A recent survey in the United States suggests that there is indeed a problem. From August to October 2011, the nation’s National Earth Science Teachers Association (NESTA) queried Earth- and space-science teachers about their experiences of climate-change education. Depending on the region, 25–30% of respondents reported that students, parents, administrators or other community members had argued with them that climate change is not happening or that it is not the result of human activity. Some school boards and state legislators have threatened to require educators to ‘teach the controversy’ about climate change — a term coined in relation to evolution that amounts to presenting a scientific theory as one of various possible viewpoints.

Many of the teachers surveyed have strong science backgrounds and professional ex­perience related to climate change. But “when you look at what the teachers are facing across the country, it goes way beyond science”, says Roberta Johnson, executive director of NESTA, based in Boulder, Colorado. “It goes into areas of political debate.”

In a 16 January announcement, the NCSE says that it will offer support to educators facing ideological opposition when teaching climate change, providing advice on how to present the underlying science. The strategy mirrors its approach to evolution, which includes clarifying for students why science is an appropriate tool for understanding the natural world. “This perspective is also important in helping people to understand the reasons why scientists overwhelmingly accept climate change,” the NCSE says in a mission statement describing the new effort.

When you look at what the teachers are facing across the country, it goes way beyond science.

The statement also says that the NCSE will not take a position on what, if anything, should be done to counteract global warming or mitigate its effects. “What to do about it ranges widely and gets outside of the strict science and into policy issues in which many, many variables are going to have to be considered,” says Scott. “We are not a policy think tank; we don’t have expertise in this area.”

But such policy neutrality may not prevent science teachers from being challenged in the classroom. “The core issue is not whether global warming is happening, or whether humans are involved, but whether it is a crisis,” says James Taylor, a research fellow at the Heartland Institute, a libertarian think tank based in Chicago, Illinois, that opposes the regulation of carbon emissions (see Nature 475, 440–441; 2011).

Scott acknowledges that there is more to teaching climate change than explaining the science clearly. “We need to be aware of the fact that people are very emotionally concerned about these issues,” she says.

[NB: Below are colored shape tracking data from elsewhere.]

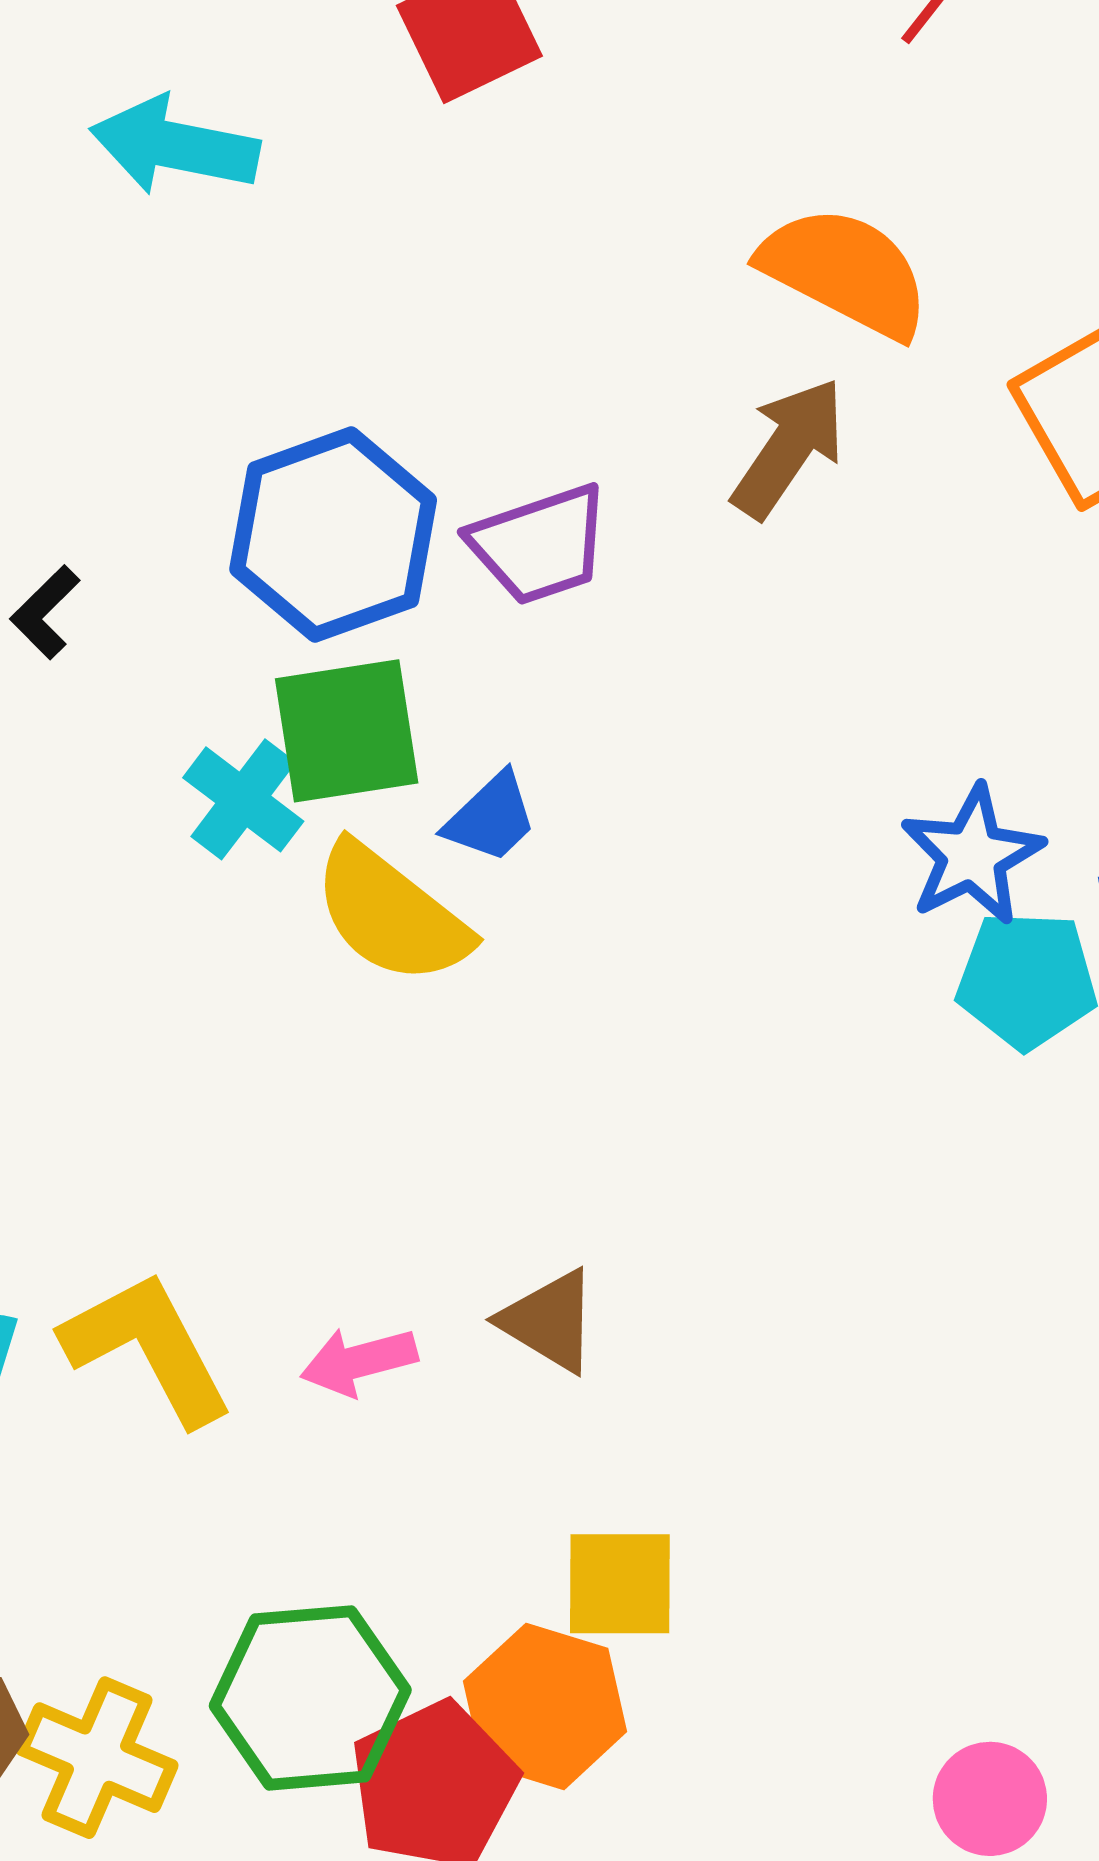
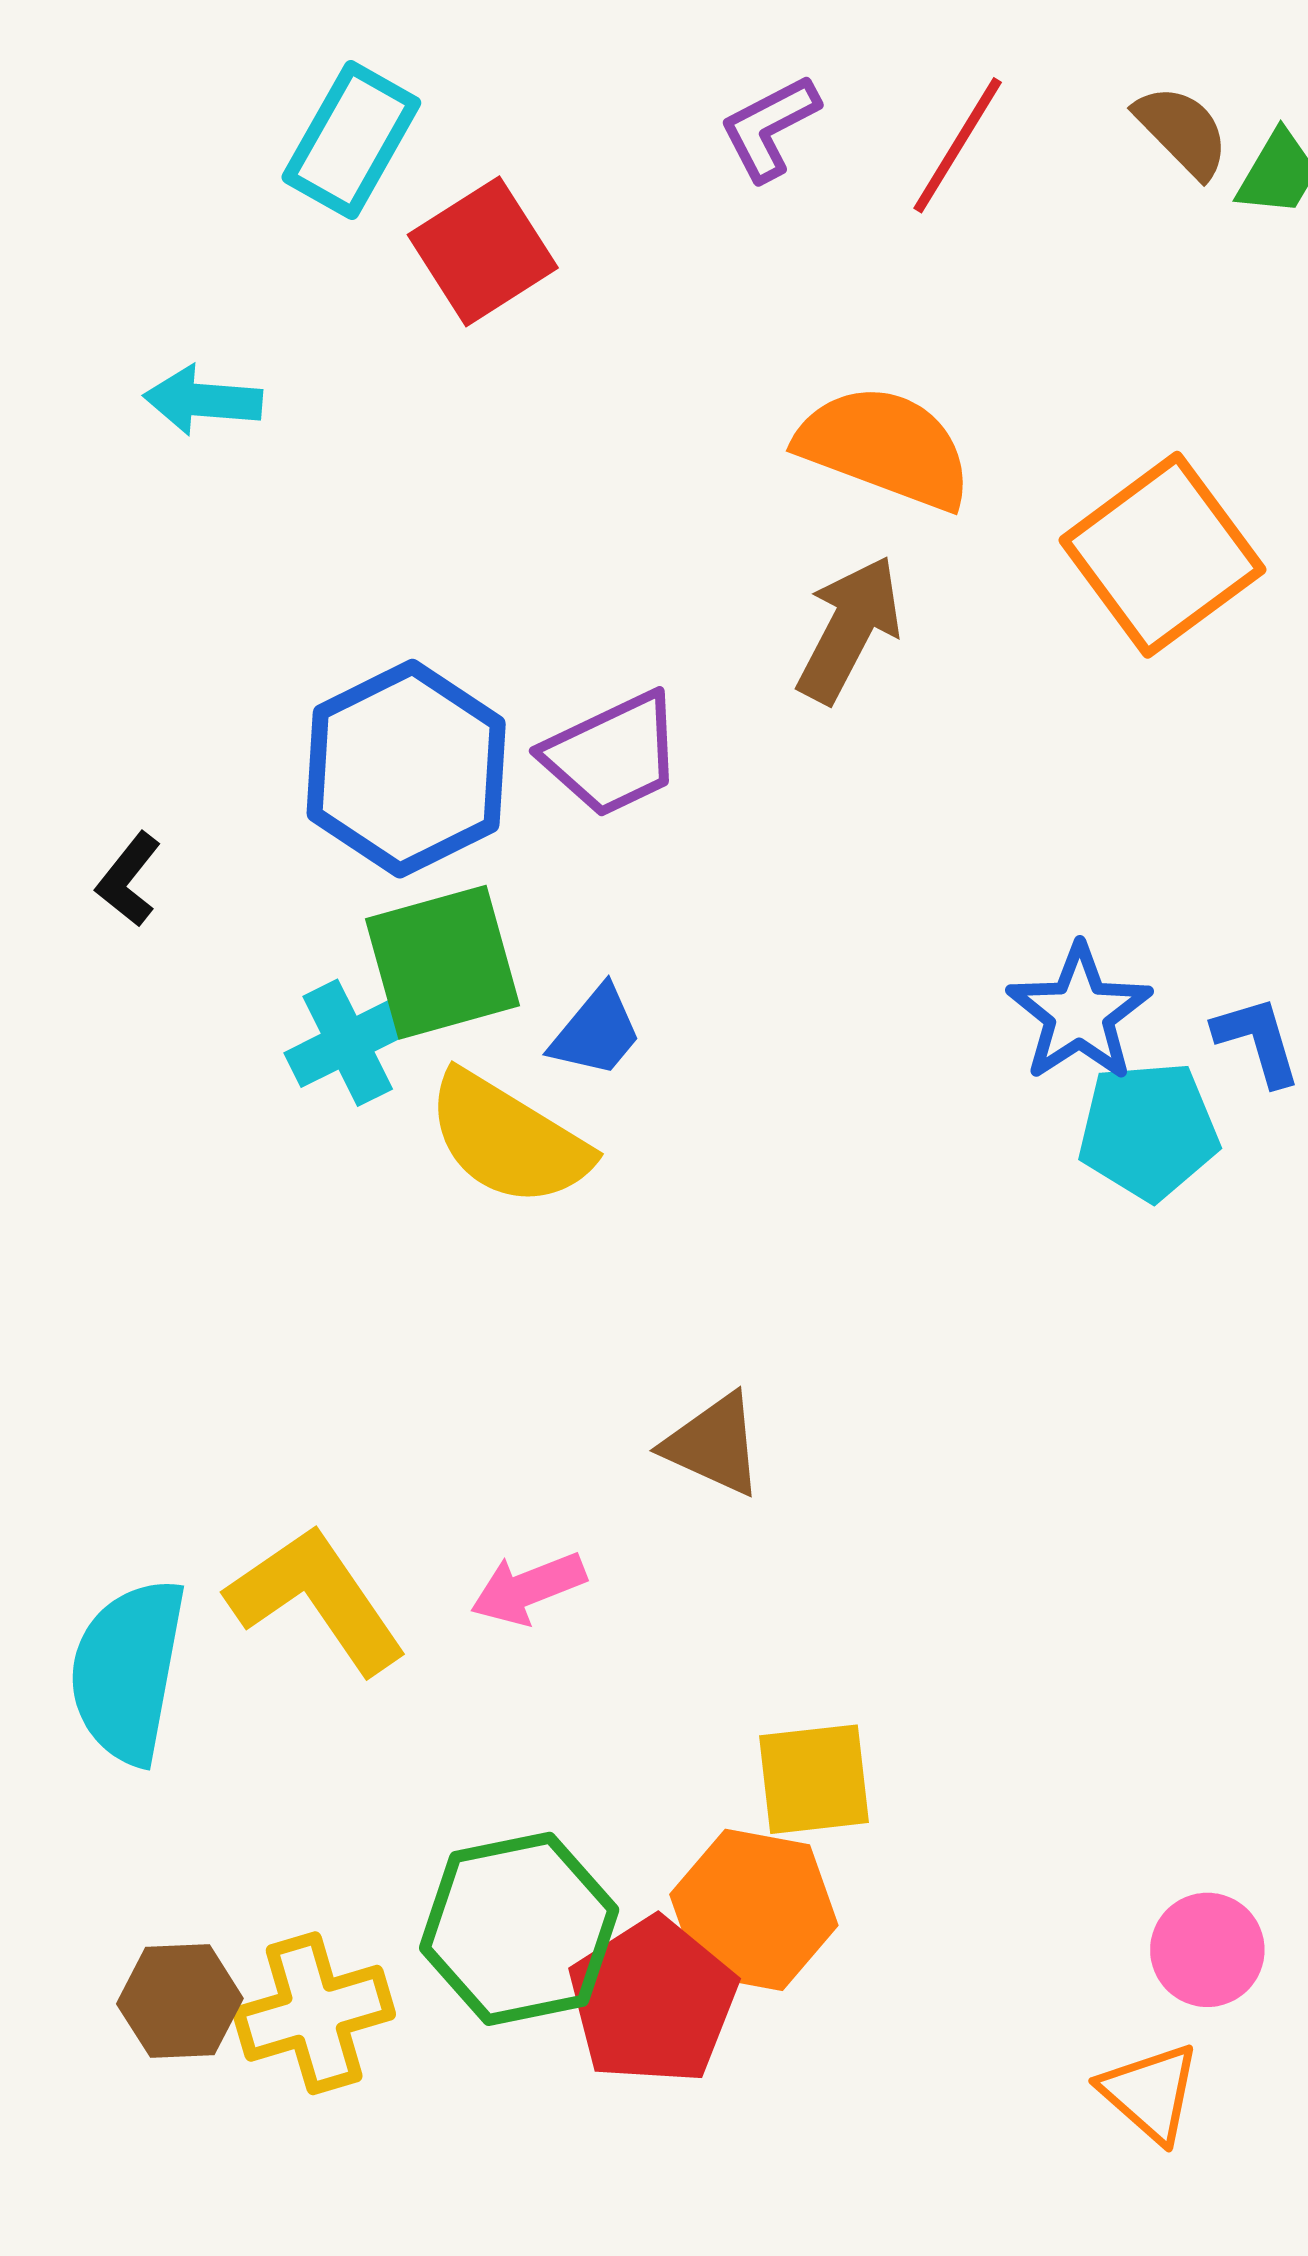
cyan arrow: (175, 146) -> (203, 400), size x0.7
cyan cross: (243, 799) -> (348, 1043), turned 33
brown triangle: (549, 1321) -> (714, 1445), moved
yellow cross: (97, 1758) -> (314, 2013), turned -33

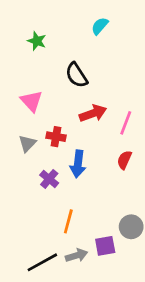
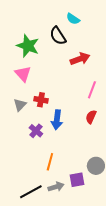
cyan semicircle: (100, 26) -> (73, 19), turned -96
green star: (37, 41) -> (28, 46), moved, size x1.6
black semicircle: (77, 75) -> (58, 36), moved
red arrow: (93, 113) -> (80, 59), moved

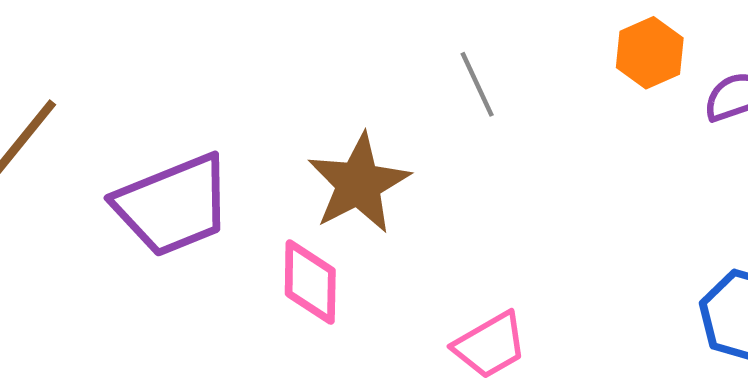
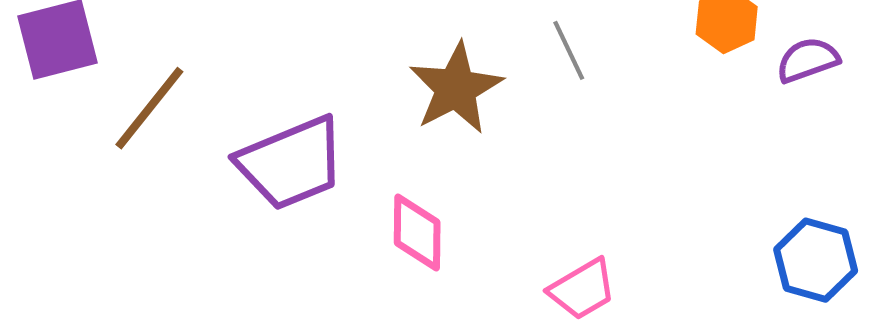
brown star: (359, 184) -> (456, 88), moved

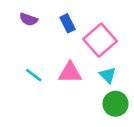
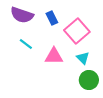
purple semicircle: (29, 19) -> (22, 15), size x1.6
cyan line: (34, 75) -> (26, 44), moved

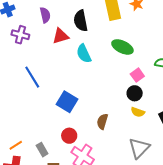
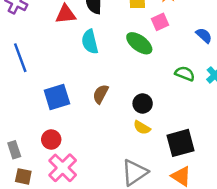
pink square: (137, 75) -> (160, 22), moved
blue square: (67, 102) -> (57, 97), turned 30
brown semicircle: (102, 121) -> (101, 94), moved

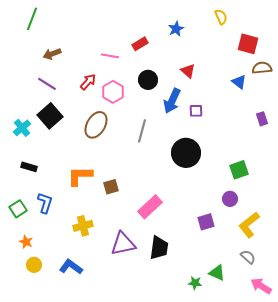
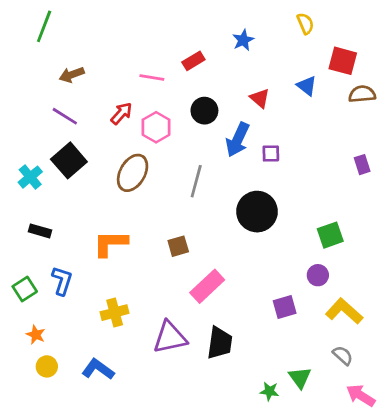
blue triangle: (239, 82) -> (307, 86), moved
brown square: (111, 187) -> (178, 246), moved
yellow L-shape: (249, 225) -> (344, 311), turned 80
green triangle: (217, 273) -> (300, 378), turned 30

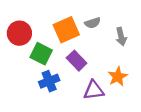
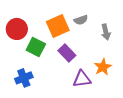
blue cross: (49, 81) -> (24, 78), moved

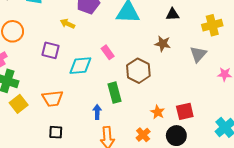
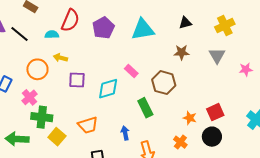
yellow arrow: (67, 24) -> (60, 58), moved
blue arrow: (97, 112) -> (125, 133), moved

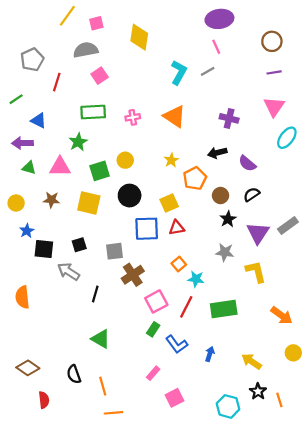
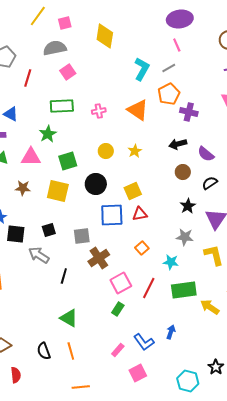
yellow circle: (125, 160) -> (106, 151), moved
orange pentagon: (195, 178) -> (169, 94), moved
brown circle: (221, 196) -> (183, 172), moved
cyan star: (196, 279) -> (171, 262), moved
blue L-shape: (177, 344) -> (144, 342), moved
yellow arrow: (252, 361) -> (210, 307), moved
orange line: (103, 386) -> (71, 351), moved

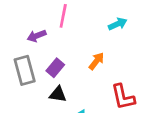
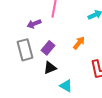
black triangle: (58, 94) -> (50, 68), turned -32

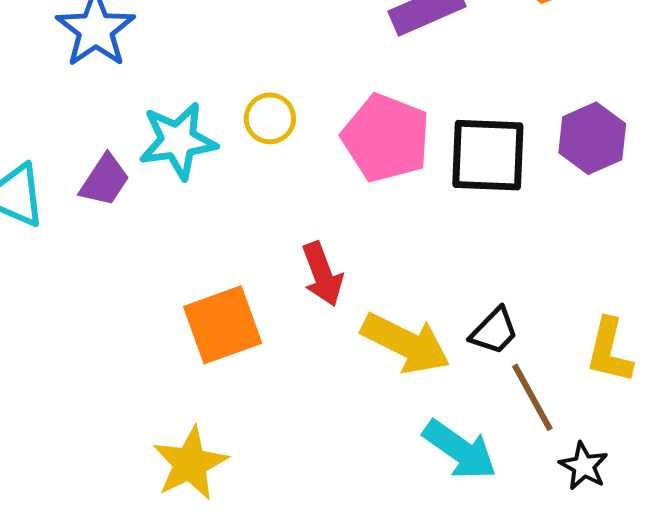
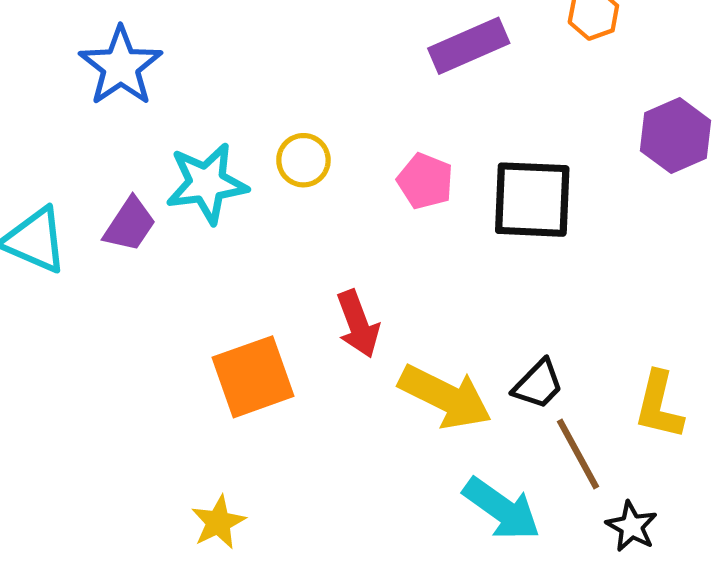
pink pentagon: (386, 138) -> (425, 181), size x0.6
purple hexagon: (592, 138) -> (676, 136), moved
yellow star: (190, 464) -> (218, 522), size x0.7

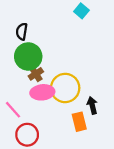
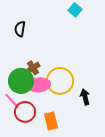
green circle: (28, 56) -> (21, 81), moved
orange rectangle: (79, 122) -> (51, 121), moved
red circle: (27, 135) -> (25, 112), moved

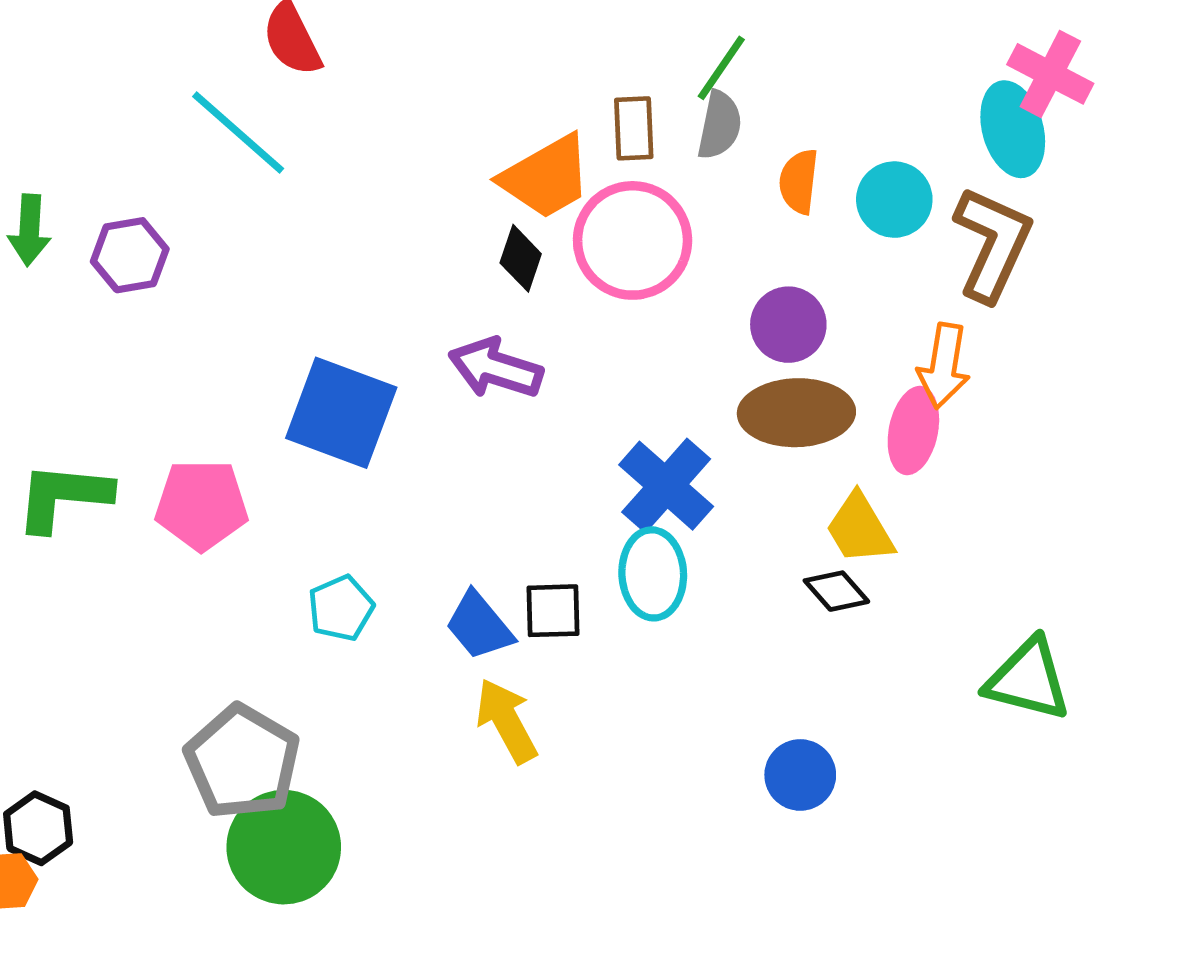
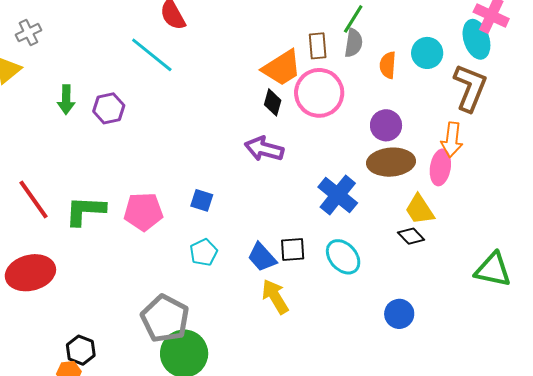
cyan circle: (894, 200) -> (427, 53), moved
blue square: (341, 413) -> (202, 200), moved, size x0.5
cyan ellipse: (653, 574) -> (343, 257), moved, turned -36

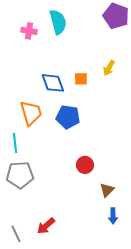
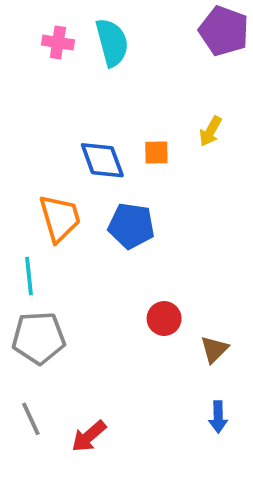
pink cross: (29, 31) -> (58, 42), moved
brown triangle: (107, 190) -> (214, 349), moved
gray line: (16, 234) -> (31, 419), moved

If people feel threatened ideologically, politically or economically, “all the science in the world won’t convince them”. She adds that the NCSE will also help teachers to understand the views of parents and others who oppose the teaching of climate change.

“Knowing the motivations behind a parent’s views can help a teacher come up with a solution or response that might assuage that parent’s concerns and let their kid remain in the classroom,” says Scott.